本学医学部・病院で発生した医療倫理違反行為についてのお詫びならびに対応と再発防止策に関するご報告

2012年07月03日

慶應義塾大学医学部長 末松 誠
慶應義塾大学病院長 武田純三


 本学医学部・病院で実施されていた臨床研究に関して、平成24年1月、厚生労働省が定める「臨床研究に関する倫理指針」に反する重大な違反行為が発生していたことが判明致しました。即ち、研究目的で患者さんの同意(インフォームド・コンセント)なしに血液あるいは骨髄液を採取したという許されがたい事実です。この行為は「臨床研究においては、被験者の福利に対する配慮が科学的及び社会的利益よりも優先されなければならない」という臨床研究の根本的規範を著しく逸脱するものです。私たちはこのような事態を招く結果となったことを深く反省し、本学医学部・病院が社会的な信頼を大きく損ねてしまいましたことを厳粛に受け止め、ここに改めて謹んで深くお詫び申し上げます。

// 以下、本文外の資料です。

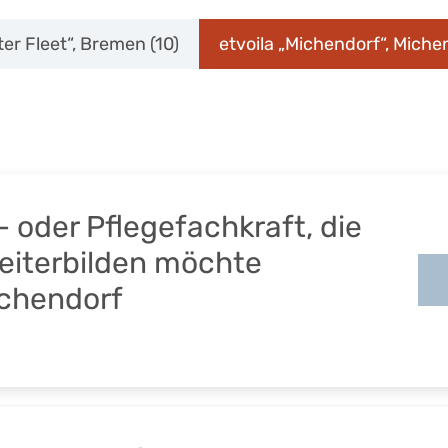
lter Fleet“, Bremen
(10)
etvoila „Michendorf“, Mich
– oder Pflegefachkraft, die
weiterbilden möchte
ichendorf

本学医学部と病院は、平成24年1月30日に外部専門家2名を含む緊急専門倫理委員会を設置し、真相究明のための詳細調査、原因分析を進めてまいりました。また、3月19日には医学部・病院による記者会見を行いご説明と謝罪を致しました。さらに事実の解明と実態の調査分析を進め、その後、本件違反行為を起こした医師の処分と具体的な再発防止策についての立案を進めて参りました。上記を受けて、この度「臨床研究に関する倫理指針に関する調査報告ならびに再発防止策」を取りまとめ、平成24年6月29日、厚生労働省に提出を致しましたので、ここに公表させていただきます。

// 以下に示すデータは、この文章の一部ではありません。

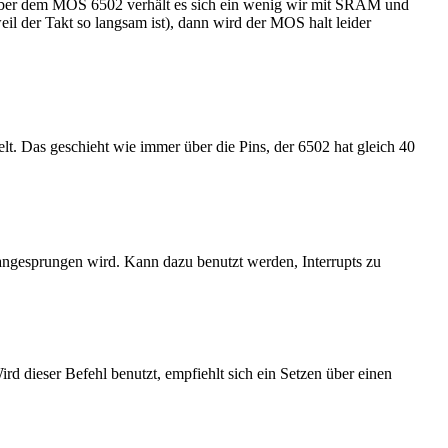
ber dem MOS 6502 verhält es sich ein wenig wir mit SRAM und
il der Takt so langsam ist), dann wird der MOS halt leider
lt. Das geschieht wie immer über die Pins, der 6502 hat gleich 40
s angesprungen wird. Kann dazu benutzt werden, Interrupts zu
d dieser Befehl benutzt, empfiehlt sich ein Setzen über einen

 一方、倫理指針違反の対象となった2名の医師(教授・専任講師)に対して、義塾規程に基づいて停職一カ月の懲戒処分を下しました。停職期間終了後に開始された再教育の過程で、両医師は本件の倫理違反問題の重大性、社会的影響が甚大であることについての認識を新たにし、本年6月30日付で本学を引責辞職致しました。

 私たちは今回の事態を深く反省し、同様の事案の再発防止を徹底し、本学の医学・医療に対する社会の信頼回復に全力を傾注致します。また倫理性・安全性・信頼性・科学性を担保しつつ臨床研究が遂行されるよう、細心の注意を払い、且つ、再発防止のために可能な限りの対策を練って、可及的速やかにこれを実施して参ります。

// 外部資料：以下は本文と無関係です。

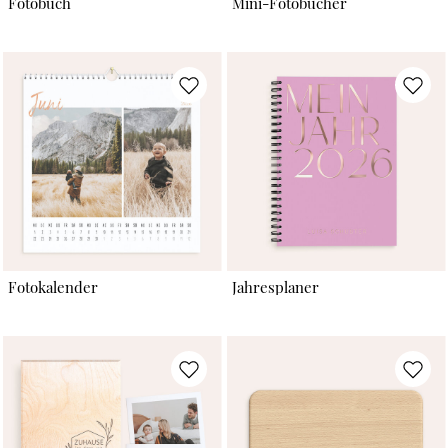
Fotobuch
Mini-Fotobücher
Fotokalender
Jahresplaner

 ご迷惑をおかけした皆様には、重ねて、心よりお詫び申し上げます。誠に申し訳ございませんでした。

[資料]
・2012年3月19日
記者会見報道資料「倫理指針に違反した臨床研究について(お詫びとご報告)」
・2012年6月29日
厚生労働省に提出した調査報告書「臨床研究に関する倫理指針」違反に関する調査報告ならびに再発防止策について
※厚生労働省には実名を報告いたしましたが、本資料は、匿名とさせていただいております。